Exercise instructions |
Copy each line that includes the string "Drip" from the material into your answer.

START Input records

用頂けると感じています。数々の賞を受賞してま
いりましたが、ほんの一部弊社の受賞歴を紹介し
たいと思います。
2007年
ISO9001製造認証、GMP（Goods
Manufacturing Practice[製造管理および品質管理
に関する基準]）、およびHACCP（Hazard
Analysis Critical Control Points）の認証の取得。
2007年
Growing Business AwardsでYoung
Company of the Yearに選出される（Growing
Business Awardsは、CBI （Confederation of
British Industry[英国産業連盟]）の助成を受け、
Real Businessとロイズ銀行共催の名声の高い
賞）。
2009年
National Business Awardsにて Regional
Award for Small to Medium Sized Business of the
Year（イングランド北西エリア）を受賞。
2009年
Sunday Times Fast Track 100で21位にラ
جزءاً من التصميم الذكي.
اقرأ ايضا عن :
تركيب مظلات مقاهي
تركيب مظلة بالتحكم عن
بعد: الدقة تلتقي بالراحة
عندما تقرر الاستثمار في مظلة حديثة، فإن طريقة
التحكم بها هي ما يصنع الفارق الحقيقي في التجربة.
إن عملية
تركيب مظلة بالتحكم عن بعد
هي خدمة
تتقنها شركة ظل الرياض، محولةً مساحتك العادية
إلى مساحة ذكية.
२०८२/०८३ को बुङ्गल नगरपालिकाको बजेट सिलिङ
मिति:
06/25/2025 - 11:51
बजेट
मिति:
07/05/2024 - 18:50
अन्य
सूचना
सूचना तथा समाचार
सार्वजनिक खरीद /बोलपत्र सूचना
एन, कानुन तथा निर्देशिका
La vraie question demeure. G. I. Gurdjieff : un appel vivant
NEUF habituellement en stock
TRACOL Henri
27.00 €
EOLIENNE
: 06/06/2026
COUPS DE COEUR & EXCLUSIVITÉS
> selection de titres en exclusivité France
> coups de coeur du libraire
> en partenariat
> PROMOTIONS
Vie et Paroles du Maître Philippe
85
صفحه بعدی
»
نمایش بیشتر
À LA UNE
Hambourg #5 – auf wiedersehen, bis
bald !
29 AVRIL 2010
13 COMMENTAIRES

END Input records
START Input records

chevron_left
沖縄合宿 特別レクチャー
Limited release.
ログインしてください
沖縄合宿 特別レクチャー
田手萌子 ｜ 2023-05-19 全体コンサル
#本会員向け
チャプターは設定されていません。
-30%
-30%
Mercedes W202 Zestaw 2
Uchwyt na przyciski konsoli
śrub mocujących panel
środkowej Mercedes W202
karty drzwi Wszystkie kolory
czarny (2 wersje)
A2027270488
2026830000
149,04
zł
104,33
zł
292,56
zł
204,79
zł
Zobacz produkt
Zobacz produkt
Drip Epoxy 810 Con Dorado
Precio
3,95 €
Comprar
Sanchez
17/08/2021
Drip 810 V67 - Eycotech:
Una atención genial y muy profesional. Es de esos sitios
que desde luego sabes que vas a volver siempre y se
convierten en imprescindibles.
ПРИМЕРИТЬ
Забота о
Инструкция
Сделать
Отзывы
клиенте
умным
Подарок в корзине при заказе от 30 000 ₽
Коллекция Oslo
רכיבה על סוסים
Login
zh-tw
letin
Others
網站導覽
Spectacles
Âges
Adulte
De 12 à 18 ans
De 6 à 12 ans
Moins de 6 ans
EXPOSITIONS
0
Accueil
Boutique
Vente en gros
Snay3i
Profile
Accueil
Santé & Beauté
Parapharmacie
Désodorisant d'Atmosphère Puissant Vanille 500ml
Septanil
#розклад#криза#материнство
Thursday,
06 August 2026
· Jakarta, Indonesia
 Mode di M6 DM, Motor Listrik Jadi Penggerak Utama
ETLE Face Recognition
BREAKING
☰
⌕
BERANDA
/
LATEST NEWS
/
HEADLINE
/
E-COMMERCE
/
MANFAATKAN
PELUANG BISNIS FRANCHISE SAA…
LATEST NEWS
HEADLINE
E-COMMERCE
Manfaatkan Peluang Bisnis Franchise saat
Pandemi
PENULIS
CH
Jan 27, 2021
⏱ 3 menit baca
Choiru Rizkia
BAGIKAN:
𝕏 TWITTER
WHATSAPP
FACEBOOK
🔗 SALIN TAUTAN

END Input records

Output below |
Drip Epoxy 810 Con Dorado
Drip 810 V67 - Eycotech:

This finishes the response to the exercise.